An article in World Magazine has prompted an interesting discussion on the advantages and disadvantages of homeschool co-ops. For those unfamiliar with the term, a homeschool co-op is basically families joining together to engage in cooperative learning in ways that benefit both student and parent.
The only problem with assessing the value of homeschool co-ops overall is that each co-op is different. Some homeschoolers may gather together specifically for art, music, or sports activities. Others focus on the sciences, while another may center on literature, speech, and debate.
Homeschool co-ops form to address specific educational needs, including but not limited to:
- the desire for group discussion and teamwork
- social opportunities
- sharing the expense of specialized resources and equipment (such as science or sports)
- provide instruction for a subject a parent feels inadequate to teach
The concern is- Do homeschool co-ops take the ‘home’ out of ‘homeschool’?
In the article, Jeffrey Lewis, who serves on the board of directors at Illinois Christian Home Educators, warns parents of the methodology and logical path of the co-op:
The cooperative educational structure is modeled after the institutional school. Home education is entirely different. To collapse them into one another is to deny the uniqueness of home education and render the term meaningless. The paradigm of the co-op model is the paradigm of institutional education, and merely attaching “homeschool” to the name of the institution will not change its true identity.
Karna Hoffman, a homeschooling mother of six, has a completely different view:
We have found it a great blessing to allow our children to be accountable to other teachers. It’s a delegation of our authority, one that we can orchestrate… Home-educating once was young, with few resources and many obstacles. It has evolved to a higher level. Co-oping has taken some of the stress and burden off of these incredible families… If family is the building block of society, then co-oping strengthens that block.

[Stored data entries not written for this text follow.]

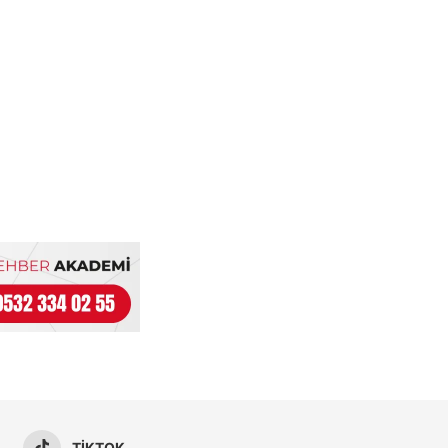
TIKTOK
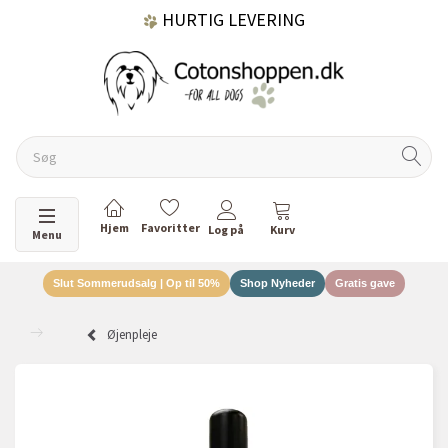
HURTIG LEVERING
GRATIS FRAGT OVER 499 KR.
60 DAGES RETURRET
Skifte navigation
Menu
Slut Sommerudsalg | Op til 50%
Shop Nyheder
Gratis gave
DANSKEJET VIRKSOMHED
Øjenpleje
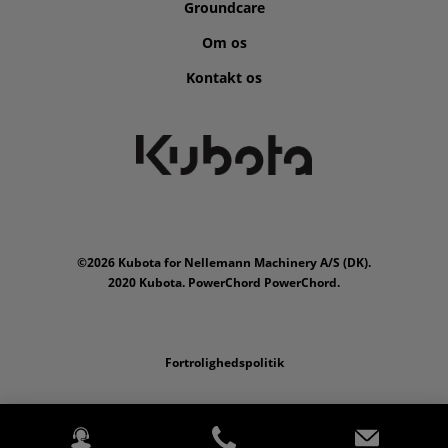
Groundcare
Om os
Kontakt os
©2026 Kubota for Nellemann Machinery A/S (DK).
2020 Kubota. PowerChord PowerChord.
Fortrolighedspolitik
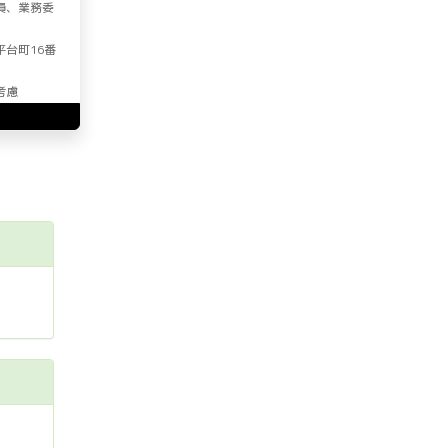
員、業務委
平台町16番
考慮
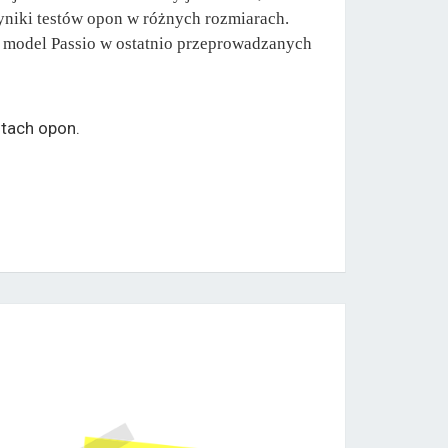
yniki testów opon w różnych rozmiarach.
ł model Passio w ostatnio przeprowadzanych
tach opon.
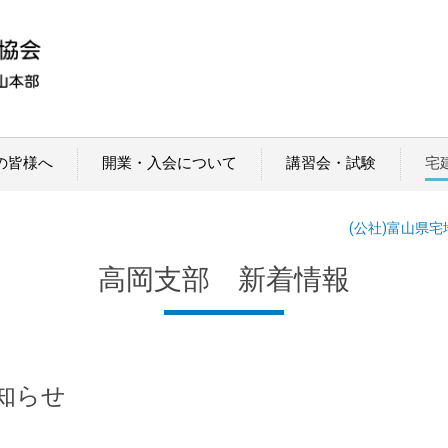
の皆様へ
開業・入会について
講習会・試験
宅
(公社)富山県
高岡支部 新着情報
知らせ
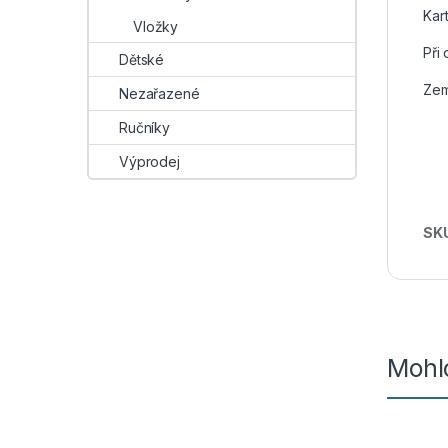
Kar
Vložky
Při
Dětské
Zem
Nezařazené
Ručníky
Výprodej
SK
Mohlo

The comments on this article offer even more perspectives. As with many options for homeschoolers, parents have the freedom to weigh the advantages and disadvantages and decide what would work best for their family. They can also test it out for a semester and see if it truly is a benefit, and if not, they can always drop out. We have the choice to be intimidated by all of the possibilities, or take advantage of the liberty to explore some of those possibilities.